Problem —
Starting at the line that contains "A15 bij Opheusden.", copy every line to the end of the material below exactly, and omit the pictures.
### Task input ###
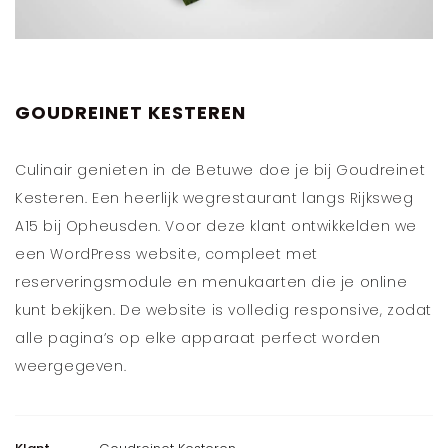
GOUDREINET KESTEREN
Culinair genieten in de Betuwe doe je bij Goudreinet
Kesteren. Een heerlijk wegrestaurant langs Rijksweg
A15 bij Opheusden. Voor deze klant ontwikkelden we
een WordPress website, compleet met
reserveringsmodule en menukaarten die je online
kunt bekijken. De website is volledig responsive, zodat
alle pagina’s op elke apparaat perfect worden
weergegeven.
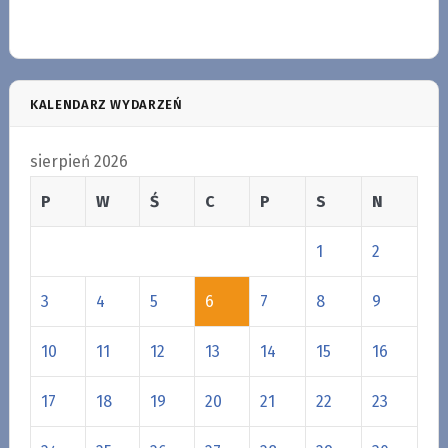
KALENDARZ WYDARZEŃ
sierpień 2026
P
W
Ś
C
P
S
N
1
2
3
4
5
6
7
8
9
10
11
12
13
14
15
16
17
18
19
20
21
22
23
###
Response area —
A15 bij Opheusden. Voor deze klant ontwikkelden we
een WordPress website, compleet met
reserveringsmodule en menukaarten die je online
kunt bekijken. De website is volledig responsive, zodat
alle pagina’s op elke apparaat perfect worden
weergegeven.
KALENDARZ WYDARZEŃ
sierpień 2026
P
W
Ś
C
P
S
N
1
2
3
4
5
6
7
8
9
10
11
12
13
14
15
16
17
18
19
20
21
22
23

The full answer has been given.